• **TASK TO COMPLETE**: Out of all the lines below, count those with the word "voit". Give the number only.

[Dataset entries]

--- START ---

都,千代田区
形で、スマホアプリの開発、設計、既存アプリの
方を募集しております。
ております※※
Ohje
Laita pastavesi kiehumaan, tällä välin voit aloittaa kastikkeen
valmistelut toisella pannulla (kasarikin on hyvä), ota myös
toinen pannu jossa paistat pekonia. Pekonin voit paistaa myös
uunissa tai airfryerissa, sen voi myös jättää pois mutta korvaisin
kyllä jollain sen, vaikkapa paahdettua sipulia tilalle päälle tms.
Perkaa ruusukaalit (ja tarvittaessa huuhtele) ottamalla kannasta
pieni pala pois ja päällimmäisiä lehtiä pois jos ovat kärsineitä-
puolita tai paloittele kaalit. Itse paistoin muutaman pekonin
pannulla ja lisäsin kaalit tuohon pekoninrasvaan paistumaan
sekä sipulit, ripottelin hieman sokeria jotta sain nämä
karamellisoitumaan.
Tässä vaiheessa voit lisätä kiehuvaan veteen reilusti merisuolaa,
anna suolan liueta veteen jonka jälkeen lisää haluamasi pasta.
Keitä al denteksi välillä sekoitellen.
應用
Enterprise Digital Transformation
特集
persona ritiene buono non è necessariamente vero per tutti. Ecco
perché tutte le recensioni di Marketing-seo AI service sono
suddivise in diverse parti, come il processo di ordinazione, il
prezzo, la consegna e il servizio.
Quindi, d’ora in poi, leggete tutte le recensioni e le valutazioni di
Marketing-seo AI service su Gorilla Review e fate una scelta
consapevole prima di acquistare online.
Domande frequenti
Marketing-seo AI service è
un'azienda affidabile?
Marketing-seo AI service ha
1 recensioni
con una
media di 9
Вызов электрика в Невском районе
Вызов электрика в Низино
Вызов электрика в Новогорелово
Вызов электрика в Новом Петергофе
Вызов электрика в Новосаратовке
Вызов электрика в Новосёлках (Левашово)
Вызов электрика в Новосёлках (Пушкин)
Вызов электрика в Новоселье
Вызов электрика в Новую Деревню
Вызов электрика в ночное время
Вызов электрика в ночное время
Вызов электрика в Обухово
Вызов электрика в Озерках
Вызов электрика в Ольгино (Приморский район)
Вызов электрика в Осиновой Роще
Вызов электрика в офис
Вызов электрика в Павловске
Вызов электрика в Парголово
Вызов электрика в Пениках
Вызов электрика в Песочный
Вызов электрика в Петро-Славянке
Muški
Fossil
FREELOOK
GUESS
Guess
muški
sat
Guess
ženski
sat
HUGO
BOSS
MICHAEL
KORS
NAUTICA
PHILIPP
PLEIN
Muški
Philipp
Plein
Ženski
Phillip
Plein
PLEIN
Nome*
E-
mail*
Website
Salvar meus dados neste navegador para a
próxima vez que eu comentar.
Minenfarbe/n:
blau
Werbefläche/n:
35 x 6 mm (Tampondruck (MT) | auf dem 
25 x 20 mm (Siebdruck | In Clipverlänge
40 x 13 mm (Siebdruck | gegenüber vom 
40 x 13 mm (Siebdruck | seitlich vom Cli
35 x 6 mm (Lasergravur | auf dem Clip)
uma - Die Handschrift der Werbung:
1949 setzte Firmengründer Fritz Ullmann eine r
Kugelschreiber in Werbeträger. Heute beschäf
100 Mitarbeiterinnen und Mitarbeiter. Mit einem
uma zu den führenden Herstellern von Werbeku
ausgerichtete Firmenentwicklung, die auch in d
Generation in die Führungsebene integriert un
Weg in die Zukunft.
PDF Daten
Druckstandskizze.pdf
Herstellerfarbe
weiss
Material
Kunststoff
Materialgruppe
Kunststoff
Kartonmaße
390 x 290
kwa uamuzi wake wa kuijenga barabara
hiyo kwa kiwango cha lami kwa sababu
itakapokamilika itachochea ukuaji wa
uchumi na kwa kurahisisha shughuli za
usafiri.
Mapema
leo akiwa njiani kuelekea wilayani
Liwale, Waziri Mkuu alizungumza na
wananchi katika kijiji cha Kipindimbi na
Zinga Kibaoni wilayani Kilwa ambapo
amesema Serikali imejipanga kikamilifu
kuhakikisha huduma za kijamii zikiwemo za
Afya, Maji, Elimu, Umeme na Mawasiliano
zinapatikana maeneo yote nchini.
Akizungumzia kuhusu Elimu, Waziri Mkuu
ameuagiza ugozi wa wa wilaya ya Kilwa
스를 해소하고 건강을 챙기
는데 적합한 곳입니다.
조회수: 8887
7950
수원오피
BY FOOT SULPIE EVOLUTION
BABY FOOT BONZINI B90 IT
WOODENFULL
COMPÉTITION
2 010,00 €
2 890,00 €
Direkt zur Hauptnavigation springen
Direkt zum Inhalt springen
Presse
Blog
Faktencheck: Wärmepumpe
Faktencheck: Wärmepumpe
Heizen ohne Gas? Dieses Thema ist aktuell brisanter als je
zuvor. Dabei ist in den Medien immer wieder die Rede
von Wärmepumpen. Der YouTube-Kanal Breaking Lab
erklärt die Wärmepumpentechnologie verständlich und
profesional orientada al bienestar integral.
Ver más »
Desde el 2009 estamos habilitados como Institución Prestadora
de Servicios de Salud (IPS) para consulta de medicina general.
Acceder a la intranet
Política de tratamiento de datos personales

--- END ---
--- START ---

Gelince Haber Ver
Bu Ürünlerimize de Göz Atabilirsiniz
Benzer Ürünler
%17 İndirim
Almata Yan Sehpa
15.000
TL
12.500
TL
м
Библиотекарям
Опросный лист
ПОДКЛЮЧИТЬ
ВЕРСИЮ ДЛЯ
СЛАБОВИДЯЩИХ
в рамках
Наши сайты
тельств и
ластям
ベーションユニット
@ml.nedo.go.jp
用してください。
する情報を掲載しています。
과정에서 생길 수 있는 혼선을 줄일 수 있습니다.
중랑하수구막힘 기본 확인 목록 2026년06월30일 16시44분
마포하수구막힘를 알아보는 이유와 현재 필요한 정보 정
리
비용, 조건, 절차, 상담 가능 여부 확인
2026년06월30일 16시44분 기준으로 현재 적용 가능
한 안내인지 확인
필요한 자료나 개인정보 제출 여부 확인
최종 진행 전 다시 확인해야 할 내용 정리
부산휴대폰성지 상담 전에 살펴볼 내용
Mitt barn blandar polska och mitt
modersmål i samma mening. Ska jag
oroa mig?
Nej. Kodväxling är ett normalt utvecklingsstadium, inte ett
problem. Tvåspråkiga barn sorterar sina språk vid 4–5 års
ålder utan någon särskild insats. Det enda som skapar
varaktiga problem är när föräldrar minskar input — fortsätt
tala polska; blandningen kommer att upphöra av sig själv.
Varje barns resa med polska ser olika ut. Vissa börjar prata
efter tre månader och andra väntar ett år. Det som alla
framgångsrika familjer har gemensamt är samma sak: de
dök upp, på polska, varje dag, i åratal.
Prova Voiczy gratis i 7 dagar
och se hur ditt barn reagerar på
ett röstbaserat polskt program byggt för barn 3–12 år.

--- END ---

• **SOLUTION TO THIS TASK**: 3